— WHAT IS EXPECTED —
Only the lines below between the one holding "Gallery N10" and the one holding "Wond'rin', You", inclusive, are to be reproduced word for word; the pictures are to be left out.

(Saved entries)
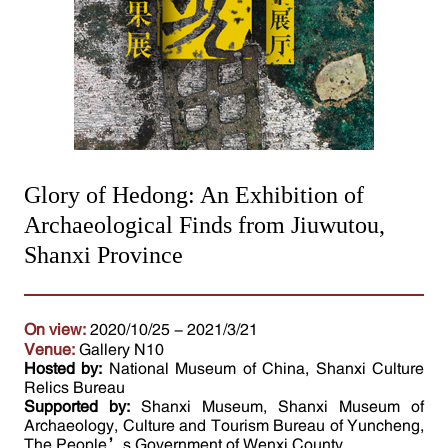
Glory of Hedong: An Exhibition of
Archaeological Finds from Jiuwutou,
Shanxi Province
On view:
2020/10/25 - 2021/3/21
Venue:
Gallery N10
Hosted by:
National Museum of China, Shanxi Culture
Relics Bureau
Supported by:
Shanxi Museum, Shanxi Museum of
Archaeology, Culture and Tourism Bureau of Yuncheng,
The People’s Government of Wenxi County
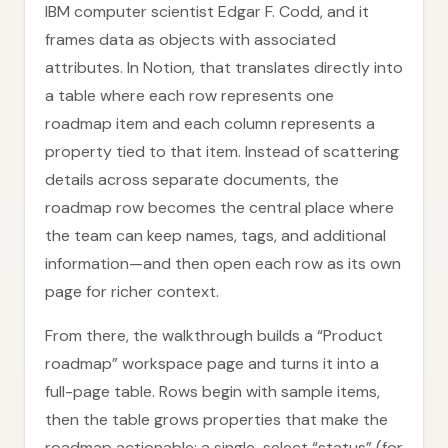
IBM computer scientist Edgar F. Codd, and it
frames data as objects with associated
attributes. In Notion, that translates directly into
a table where each row represents one
roadmap item and each column represents a
property tied to that item. Instead of scattering
details across separate documents, the
roadmap row becomes the central place where
the team can keep names, tags, and additional
information—and then open each row as its own
page for richer context.
From there, the walkthrough builds a “Product
roadmap” workspace page and turns it into a
full-page table. Rows begin with sample items,
then the table grows properties that make the
roadmap actionable: a single-select “status” (for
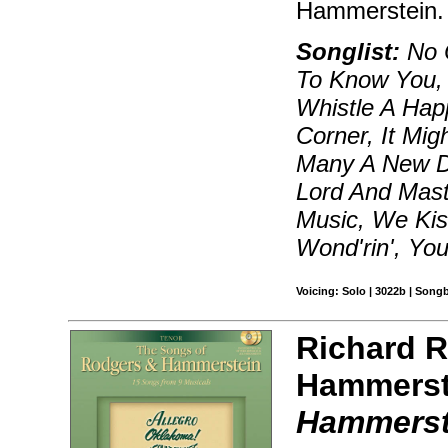
Hammerstein.
Songlist:
No O
To Know You, 
Whistle A Ha
Corner, It Mig
Many A New Da
Lord And Mas
Music, We Kis
Wond'rin', You
Voicing: Solo | 3022b | Song
Richard 
Hammerst
Hammerst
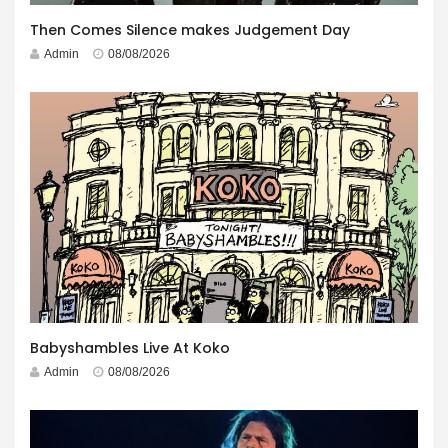
Then Comes Silence makes Judgement Day
Admin
08/08/2026
Babyshambles Live At Koko
Admin
08/08/2026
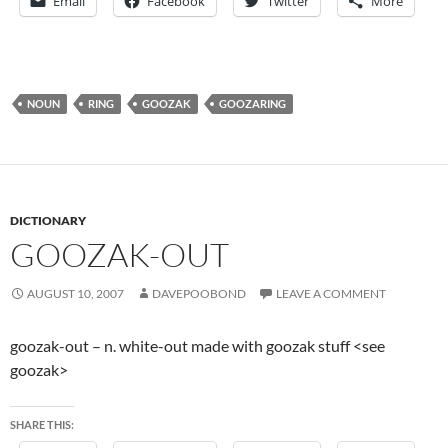
Email
Facebook
Twitter
More
NOUN
RING
GOOZAK
GOOZARING
DICTIONARY
GOOZAK-OUT
AUGUST 10, 2007
DAVEPOOBOND
LEAVE A COMMENT
goozak-out – n. white-out made with goozak stuff <see
goozak>
SHARE THIS:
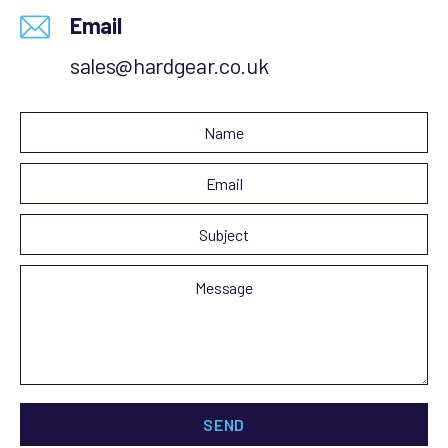
Email
sales@hardgear.co.uk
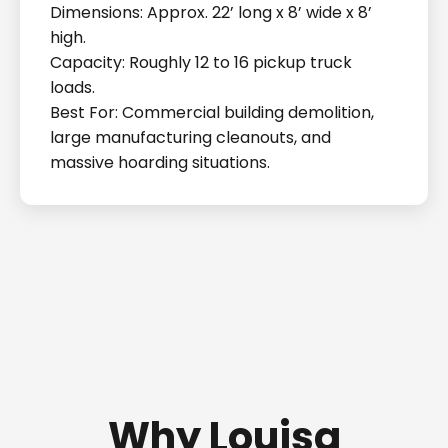
Dimensions: Approx. 22’ long x 8’ wide x 8’
high.
Capacity: Roughly 12 to 16 pickup truck
loads.
Best For: Commercial building demolition,
large manufacturing cleanouts, and
massive hoarding situations.
Why Louisa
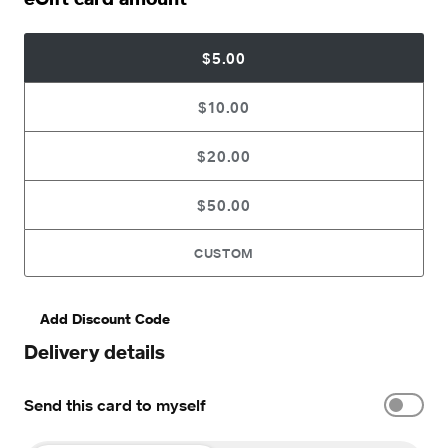
$5.00
$10.00
$20.00
$50.00
CUSTOM
Add Discount Code
Delivery details
Send this card to myself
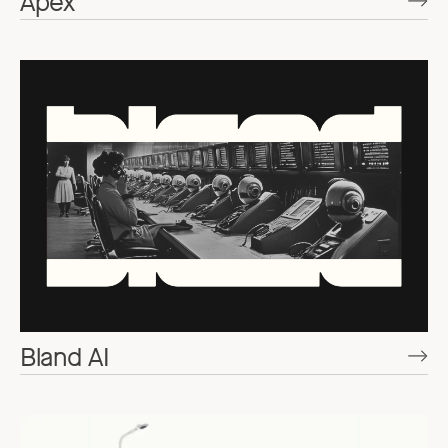
Apex
Bland AI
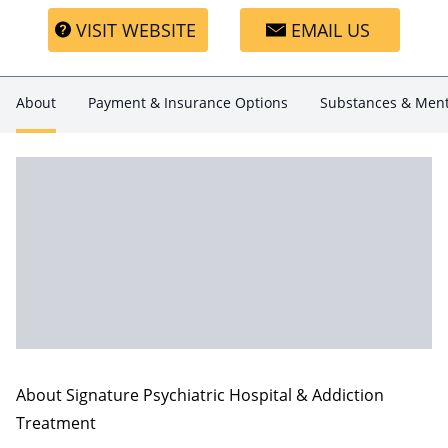
VISIT WEBSITE
EMAIL US
About
Payment & Insurance Options
Substances & Ment
About Signature Psychiatric Hospital & Addiction
Treatment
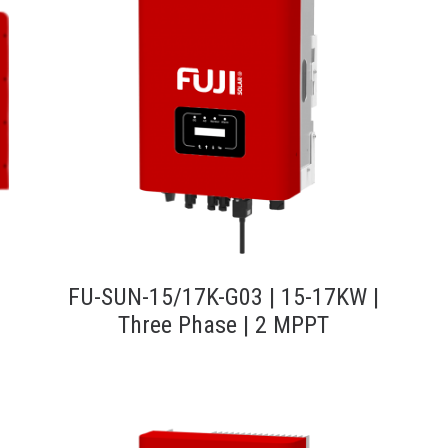
FU-SUN-15/17K-G03 | 15-17KW |
Three Phase | 2 MPPT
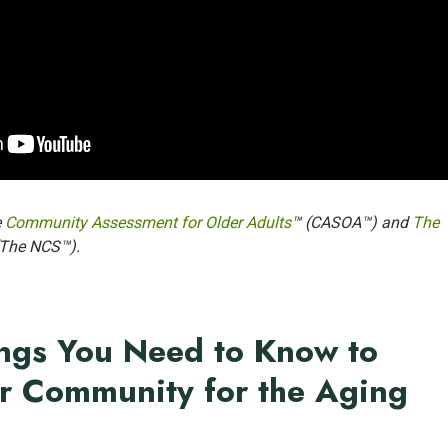
e
Community Assessment for Older Adults
™ (CASOA™) and
The
(The NCS™).
ngs You Need to Know to
r Community for the Aging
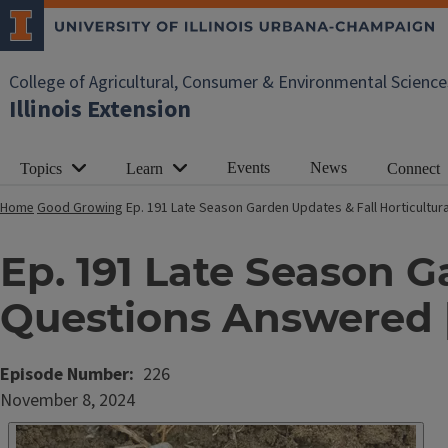
College of Agricultural, Consumer & Environmental Science
Illinois Extension
Events
News
Topics
Learn
Connect
Home
Good Growing
Ep. 191 Late Season Garden Updates & Fall Horticult
Ep. 191 Late Season G
Questions Answered
Episode Number
226
Date
November 8, 2024
Published
Embed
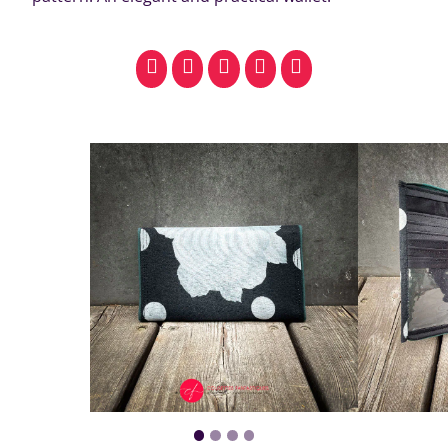
facebook
pinterest
whatsapp
SMS
email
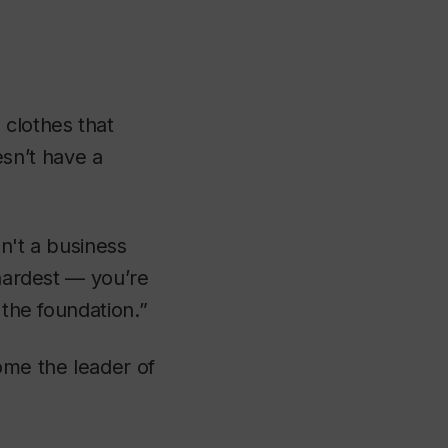
 clothes that
sn’t have a
n't a business
 hardest — you’re
 the foundation.”
ome the leader of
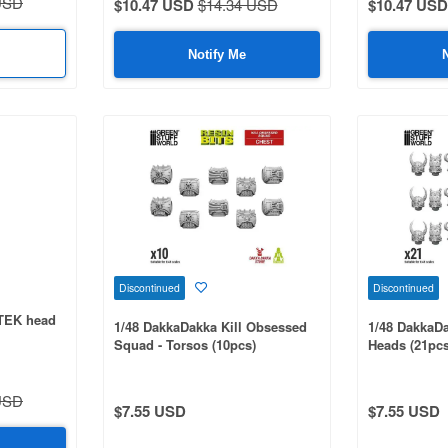
USD
$10.47 USD
$14.34 USD
$10.47 USD
Notify Me
Discontinued
Discontinued
TEK head
1/48 DakkaDakka Kill Obsessed
1/48 DakkaDa
Squad - Torsos (10pcs)
Heads (21pcs
USD
$7.55 USD
$7.55 USD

— EXERCISE RESPONSE —
Gallery N10
Hosted by:
National Museum of China, Shanxi Culture
Relics Bureau
Supported by:
Shanxi Museum, Shanxi Museum of
Archaeology, Culture and Tourism Bureau of Yuncheng,
The People’s Government of Wenxi County
IBM computer scientist Edgar F. Codd, and it
frames data as objects with associated
attributes. In Notion, that translates directly into
a table where each row represents one
roadmap item and each column represents a
property tied to that item. Instead of scattering
details across separate documents, the
roadmap row becomes the central place where
the team can keep names, tags, and additional
information—and then open each row as its own
page for richer context.
From there, the walkthrough builds a “Product
roadmap” workspace page and turns it into a
full-page table. Rows begin with sample items,
then the table grows properties that make the
roadmap actionable: a single-select “status” (for
Hammerstein.
Songlist:
No O
To Know You, 
Whistle A Ha
Corner, It Mig
Many A New Da
Lord And Mas
Music, We Kis
Wond'rin', You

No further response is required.